YARGITAY’IN AYNI İŞ YERİNDE ÇALIŞAN İŞÇİLERİN TANIKLIĞINA İLİŞKİN EMSAL KARARI
Bir inşaat şirketinin
yurt dışı projelerinde 22 sene boyunca çalışan işçi; işten çıkarılması
üzerine iş akdinin haksız feshedildiğini, en son aylık ücretinin bin 800 USD
olduğunu, bunun dışında 35 USD banka komisyonu, prim, her türlü masrafın
(yemek, ısınma, temizlik) işverence karşılandığını dile getirdi. İşçilik
alacaklarının ödenmediğini ileri sürerek kıdem, ihbar tazminatları ile ulusal
bayram, genel tatil, hafta tatili ve fazla mesai alacaklarının davalıdan
tahsiline karar verilmesini talep etti. Mahkeme,
davanın kabulüne karar vererek kıdem ve ihbar tazminatları ile ulusal bayram,
genel tatil, hafta tatili ve fazla mesai alacaklarının davalıdan tahsiline
hükmetti.
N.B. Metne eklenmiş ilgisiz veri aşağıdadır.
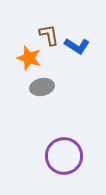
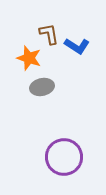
brown L-shape: moved 1 px up
purple circle: moved 1 px down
Davalı şirketin temyizi üzerine Yargıtay 9. Hukuk Dairesi;
"Somut uyuşmazlıkta,
işçinin çalışma olgusunun tespitinde işyerinde veya komşu işyerinde
çalışanların tanıklığı önemli olduğu gibi tanık olarak dinlenecek kişinin
tanıklığına güveni etkileyebilecek bir durumun olup olmadığı da
araştırılmalıdır. Dairemizin istikrarlı uygulaması gereği, davalı aleyhine dava
açanlar tanık olarak dinlenmiş ise bu işçilerin tanıklıklarına ihtiyatlı
yaklaşılmalı ve salt bu tanıkların beyanı ile sonuca gidilmemelidir. İşveren
ile husumet içinde olan tanıkların beyanları diğer yan delillerle birlikte
değerlendirilmelidir. Mahkemece hükme esas alınan bilirkişi raporunda, davacı
tanık beyanlarına göre davacının fazla çalışma yaptığı ve tatil günlerinde
çalıştığı kabul edilip alacak hesaplanmıştır. Oysa davacı tanığı olarak
dinlenen işçiler aynı şekilde davalı aleyhine dava açan kişilerdir. Tanıkların
konumu, tanıklıklarına duyulacak güveni etkileyecek durumdadır. Bu nedenle
tanıklıklarına itibar edilemez. Bordrolarda yer alan toplam ödeme tutarları
sadece temel ücreti ilgilendirdiğinden işverenin kayıtlarında (bordro ve
bordrolara uygun olarak tanzim edilen mesai şeritleri) yer alan fazla mesai ve
tatil çalışma süreleri de davacı işçinin fazla mesai yaptığını ve tatil
günlerinde çalıştığını göstermez. Davacı fazla çalışma yaptığını ve tatil
günlerinde çalıştığını somut delillerle kanıtlayamadığından bu taleplerin reddi
gerekirken kabulü hatalıdır. Mahkeme hükmünün bozulmasına oy birliği ile karar
verilmiştir." Şeklinde hüküm kurdu. Bu hüküm ile birlikte iş
uyuşmazlıklarında tanıkların konumunun tanıklarının güvenilirliğini etkilemeyecek
derecede olması gerektiğine vurgu yapılmıştır.